Apparently the question is also being asked within the self-described humanist movement. The question is sharpened by the fact that “humanist celebrants” are in demand at weddings. A non-religious ceremony seems to be plausible to celebrate a marriage; clearly it is not very easy to celebrate a death within the same discourse (especially, I would think, the death of a child).
Greg Epstein is a “humanist chaplain” at Harvard. (Come to think of it, I would love to see his job description.) He gives an answer to the question: “It’s a failure of community… What religion has to offer to people—more than theology, more than divine presence—is community. And we [humanists] need to provide an alternative form of community if we’re going to matter for the increasing number of people who say they are not believers”. Epstein also proposes that emphasis on reason, often presented as an antidote to religious faith, is not enough for the humanist message; it should be “reason in the service of compassion”. What he means is that humanists should engage themselves in activities that improve lives in this world, rather than simply rejecting the faith that there is anything beyond this world.
This proposition is not exactly new. One often hears it from liberal rabbis who first tell us that Judaism does not necessarily imply belief in life after death. Which is obviously true, since these rabbis exist. It is also true that, in the early stages of the religion of ancient Israel, God’s promises of resurrection referred to the people, not to individuals. But as rabbinical Judaism developed, this focus on the collectivity was deemed insufficient. The same liberal rabbis like to cite the old Jewish notion of tikkun olam—“repair of the world”—which they interpret as engagement for social justice. This is a translation from a decidedly supernaturalist discourse to a naturalist one: The notion first had a limited meaning in divinely revealed Jewish law (repairing a legal mistake), but then it came to mean all good deeds in the service of God, and eventually it became a central idea in Jewish mysticism. But this type of secularizing faith has been a dominant feature of liberal Protestantism for a long time, and has been an important factor in the decline of its version of Christianity. Efforts to, say, raise the minimum wage or increase funding for public schools are not very effective in comforting bereaved parents. When the message of the risen Christ is translated into the Social Gospel, the church tends to make itself irrelevant: It becomes an unnecessarily cumbersome instrument for this or that political project.

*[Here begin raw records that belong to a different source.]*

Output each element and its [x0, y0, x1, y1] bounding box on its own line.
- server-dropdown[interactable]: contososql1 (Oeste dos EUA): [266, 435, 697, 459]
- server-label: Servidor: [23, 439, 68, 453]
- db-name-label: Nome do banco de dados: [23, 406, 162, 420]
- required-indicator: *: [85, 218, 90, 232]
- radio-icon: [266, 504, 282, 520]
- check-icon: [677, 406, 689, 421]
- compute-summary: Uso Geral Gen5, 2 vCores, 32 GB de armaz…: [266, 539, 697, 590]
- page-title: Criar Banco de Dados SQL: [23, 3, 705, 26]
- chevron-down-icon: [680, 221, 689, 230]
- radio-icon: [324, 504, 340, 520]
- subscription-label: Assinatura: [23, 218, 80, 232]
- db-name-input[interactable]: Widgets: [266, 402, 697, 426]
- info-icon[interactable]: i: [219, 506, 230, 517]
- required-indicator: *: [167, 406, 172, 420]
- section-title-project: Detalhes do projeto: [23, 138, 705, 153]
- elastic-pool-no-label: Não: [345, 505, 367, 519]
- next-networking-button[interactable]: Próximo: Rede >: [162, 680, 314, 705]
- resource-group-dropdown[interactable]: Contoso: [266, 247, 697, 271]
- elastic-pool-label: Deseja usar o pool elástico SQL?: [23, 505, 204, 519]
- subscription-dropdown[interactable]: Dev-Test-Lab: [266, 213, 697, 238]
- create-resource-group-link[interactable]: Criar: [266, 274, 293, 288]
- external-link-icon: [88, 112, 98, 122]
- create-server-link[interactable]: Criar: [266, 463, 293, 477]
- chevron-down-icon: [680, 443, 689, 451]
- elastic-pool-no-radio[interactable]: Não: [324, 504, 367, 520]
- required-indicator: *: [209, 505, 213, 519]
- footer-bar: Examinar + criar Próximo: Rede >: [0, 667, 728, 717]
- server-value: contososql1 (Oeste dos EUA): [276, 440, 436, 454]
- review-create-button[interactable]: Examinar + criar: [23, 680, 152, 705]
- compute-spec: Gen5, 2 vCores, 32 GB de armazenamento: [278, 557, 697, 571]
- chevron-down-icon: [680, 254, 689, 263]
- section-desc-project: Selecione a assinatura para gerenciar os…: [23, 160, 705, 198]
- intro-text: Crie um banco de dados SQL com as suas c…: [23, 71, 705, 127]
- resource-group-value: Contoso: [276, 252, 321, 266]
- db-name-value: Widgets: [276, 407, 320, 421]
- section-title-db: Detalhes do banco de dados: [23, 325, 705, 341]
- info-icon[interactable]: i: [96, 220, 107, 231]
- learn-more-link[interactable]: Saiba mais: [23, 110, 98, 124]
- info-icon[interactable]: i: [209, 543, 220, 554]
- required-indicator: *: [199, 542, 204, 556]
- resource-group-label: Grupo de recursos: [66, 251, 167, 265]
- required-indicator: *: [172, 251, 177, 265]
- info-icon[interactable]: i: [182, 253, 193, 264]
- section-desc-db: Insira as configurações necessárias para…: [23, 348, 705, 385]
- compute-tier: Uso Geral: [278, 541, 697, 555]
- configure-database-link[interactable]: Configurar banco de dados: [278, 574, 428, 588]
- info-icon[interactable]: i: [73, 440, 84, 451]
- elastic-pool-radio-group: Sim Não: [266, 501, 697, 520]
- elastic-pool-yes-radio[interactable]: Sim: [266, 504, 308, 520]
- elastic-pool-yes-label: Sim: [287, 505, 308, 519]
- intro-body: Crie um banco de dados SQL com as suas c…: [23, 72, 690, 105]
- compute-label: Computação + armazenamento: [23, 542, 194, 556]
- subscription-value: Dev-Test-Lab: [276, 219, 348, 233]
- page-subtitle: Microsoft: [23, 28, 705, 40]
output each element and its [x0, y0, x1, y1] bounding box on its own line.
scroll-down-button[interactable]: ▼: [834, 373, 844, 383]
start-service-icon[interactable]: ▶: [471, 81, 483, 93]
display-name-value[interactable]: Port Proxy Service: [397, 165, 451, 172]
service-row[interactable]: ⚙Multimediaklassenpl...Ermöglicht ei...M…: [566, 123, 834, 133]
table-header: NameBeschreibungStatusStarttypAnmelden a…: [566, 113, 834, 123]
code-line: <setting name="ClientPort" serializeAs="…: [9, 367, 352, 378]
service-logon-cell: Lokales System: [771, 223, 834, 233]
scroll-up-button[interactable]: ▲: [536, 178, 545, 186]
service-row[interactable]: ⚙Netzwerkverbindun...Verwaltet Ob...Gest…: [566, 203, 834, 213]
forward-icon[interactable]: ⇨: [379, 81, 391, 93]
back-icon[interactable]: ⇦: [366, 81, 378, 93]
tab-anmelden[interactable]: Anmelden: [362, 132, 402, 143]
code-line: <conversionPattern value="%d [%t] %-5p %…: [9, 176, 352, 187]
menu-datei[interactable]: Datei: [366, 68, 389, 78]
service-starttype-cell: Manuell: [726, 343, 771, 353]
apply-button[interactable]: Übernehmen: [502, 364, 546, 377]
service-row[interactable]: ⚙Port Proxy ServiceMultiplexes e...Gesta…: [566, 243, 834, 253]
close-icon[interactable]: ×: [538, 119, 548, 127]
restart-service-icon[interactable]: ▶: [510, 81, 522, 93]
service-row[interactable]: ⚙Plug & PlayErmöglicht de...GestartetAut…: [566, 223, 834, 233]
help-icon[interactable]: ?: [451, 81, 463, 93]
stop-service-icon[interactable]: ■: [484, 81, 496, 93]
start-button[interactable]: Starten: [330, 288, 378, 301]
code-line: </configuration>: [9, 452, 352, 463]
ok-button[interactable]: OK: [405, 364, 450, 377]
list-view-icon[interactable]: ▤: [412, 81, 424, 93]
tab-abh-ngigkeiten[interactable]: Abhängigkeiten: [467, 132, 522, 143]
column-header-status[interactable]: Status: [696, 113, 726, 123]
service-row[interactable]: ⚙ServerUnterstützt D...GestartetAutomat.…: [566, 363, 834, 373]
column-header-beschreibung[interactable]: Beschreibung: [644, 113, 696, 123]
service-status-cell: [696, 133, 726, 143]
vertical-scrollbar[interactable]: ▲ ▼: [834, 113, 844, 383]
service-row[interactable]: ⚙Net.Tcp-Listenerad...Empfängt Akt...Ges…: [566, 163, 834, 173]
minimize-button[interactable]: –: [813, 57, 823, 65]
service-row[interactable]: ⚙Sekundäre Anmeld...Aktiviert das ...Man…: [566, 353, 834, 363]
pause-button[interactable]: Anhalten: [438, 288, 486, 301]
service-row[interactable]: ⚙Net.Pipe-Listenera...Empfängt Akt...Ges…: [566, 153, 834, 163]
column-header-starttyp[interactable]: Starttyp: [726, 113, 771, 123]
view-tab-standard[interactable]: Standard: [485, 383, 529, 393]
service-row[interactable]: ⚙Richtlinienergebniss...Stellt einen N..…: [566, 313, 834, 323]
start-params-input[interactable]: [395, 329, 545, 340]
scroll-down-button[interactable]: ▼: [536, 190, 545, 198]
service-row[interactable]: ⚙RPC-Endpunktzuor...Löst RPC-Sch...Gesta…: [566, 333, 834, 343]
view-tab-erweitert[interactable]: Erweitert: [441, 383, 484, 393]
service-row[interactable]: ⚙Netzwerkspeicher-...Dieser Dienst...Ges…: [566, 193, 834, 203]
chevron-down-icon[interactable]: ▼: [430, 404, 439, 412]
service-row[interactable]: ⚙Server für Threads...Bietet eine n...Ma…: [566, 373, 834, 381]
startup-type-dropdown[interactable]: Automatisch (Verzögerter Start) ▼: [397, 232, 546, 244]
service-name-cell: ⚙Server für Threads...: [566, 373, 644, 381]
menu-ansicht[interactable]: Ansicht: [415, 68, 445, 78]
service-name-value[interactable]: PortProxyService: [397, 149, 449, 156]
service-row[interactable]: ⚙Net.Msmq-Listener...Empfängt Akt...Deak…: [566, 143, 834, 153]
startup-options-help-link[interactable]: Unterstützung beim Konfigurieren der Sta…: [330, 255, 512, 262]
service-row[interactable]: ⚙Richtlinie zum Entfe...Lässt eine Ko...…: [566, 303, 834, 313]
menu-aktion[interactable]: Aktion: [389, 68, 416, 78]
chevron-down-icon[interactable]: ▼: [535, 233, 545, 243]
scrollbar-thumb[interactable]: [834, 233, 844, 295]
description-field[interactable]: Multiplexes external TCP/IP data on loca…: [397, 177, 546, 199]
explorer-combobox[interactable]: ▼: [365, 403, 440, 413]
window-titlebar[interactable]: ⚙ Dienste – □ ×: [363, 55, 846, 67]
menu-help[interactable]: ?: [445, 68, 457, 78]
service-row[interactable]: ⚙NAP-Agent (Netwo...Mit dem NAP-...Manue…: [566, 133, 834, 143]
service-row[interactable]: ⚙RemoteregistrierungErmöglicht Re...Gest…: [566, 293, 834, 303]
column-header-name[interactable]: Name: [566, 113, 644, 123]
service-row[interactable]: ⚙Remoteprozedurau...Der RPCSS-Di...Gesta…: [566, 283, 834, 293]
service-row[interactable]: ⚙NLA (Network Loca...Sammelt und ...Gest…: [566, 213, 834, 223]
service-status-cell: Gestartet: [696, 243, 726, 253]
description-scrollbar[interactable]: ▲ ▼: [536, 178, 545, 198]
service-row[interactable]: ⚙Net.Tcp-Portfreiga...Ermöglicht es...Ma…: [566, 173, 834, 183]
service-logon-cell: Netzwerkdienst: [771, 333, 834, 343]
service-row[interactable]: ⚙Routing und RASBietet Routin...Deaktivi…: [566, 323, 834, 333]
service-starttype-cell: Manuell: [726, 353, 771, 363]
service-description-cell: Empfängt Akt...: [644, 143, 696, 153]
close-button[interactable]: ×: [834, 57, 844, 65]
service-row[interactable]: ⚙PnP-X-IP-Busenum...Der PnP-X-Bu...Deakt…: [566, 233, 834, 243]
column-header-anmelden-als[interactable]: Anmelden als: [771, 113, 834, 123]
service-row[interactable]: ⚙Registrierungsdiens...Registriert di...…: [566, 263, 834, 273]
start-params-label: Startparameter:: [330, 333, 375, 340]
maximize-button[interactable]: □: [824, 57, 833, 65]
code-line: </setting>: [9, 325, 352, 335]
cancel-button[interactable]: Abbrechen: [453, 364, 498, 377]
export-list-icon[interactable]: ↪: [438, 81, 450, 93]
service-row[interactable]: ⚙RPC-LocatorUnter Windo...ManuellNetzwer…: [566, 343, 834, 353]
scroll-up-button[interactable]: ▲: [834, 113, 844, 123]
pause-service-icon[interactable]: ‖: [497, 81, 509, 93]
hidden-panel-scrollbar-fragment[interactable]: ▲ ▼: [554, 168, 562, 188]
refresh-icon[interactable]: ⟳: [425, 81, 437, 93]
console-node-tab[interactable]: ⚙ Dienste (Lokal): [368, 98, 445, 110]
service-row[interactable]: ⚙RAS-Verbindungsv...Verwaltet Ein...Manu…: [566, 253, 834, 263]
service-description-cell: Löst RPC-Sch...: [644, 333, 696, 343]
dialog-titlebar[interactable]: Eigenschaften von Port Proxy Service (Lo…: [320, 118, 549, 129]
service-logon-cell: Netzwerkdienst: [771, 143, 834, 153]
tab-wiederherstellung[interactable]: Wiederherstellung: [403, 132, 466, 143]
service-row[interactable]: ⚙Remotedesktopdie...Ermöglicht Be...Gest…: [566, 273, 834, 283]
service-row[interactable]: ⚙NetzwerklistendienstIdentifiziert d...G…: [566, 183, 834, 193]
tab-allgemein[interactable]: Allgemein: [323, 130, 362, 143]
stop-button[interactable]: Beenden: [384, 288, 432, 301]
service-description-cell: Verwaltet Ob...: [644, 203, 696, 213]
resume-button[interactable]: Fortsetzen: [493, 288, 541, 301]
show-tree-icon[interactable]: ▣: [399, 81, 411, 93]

Where is Epstein right? Yes, community helps people cope with grief—any community—even a few neighbors coming over with some hugs and a meal. Of course a group of humanists can serve the same purpose. But this will hardly make their message more plausible, though it may make a particular group of humanists more likable. Activity on behalf of a good cause can divert the mind from sorrow; there is nothing wrong with that. Also, it is possible for individuals without faith to face tragedy with stoic dignity. But one does not need a humanist church for that.
Where is Epstein wrong? Yes, of course a religious community can offer comfort of the same kind as any other community. But religion offers something much more central than community in the abstract: It offers a community gathered around the message that death is not the final word about an individual life and nothingness not the final destiny of the universe. At any rate this is the message shared by the Abrahamic faiths that came to Newtown. Whether this message is true or not, humanism in the sense of “no faith” cannot offer a plausible alternative.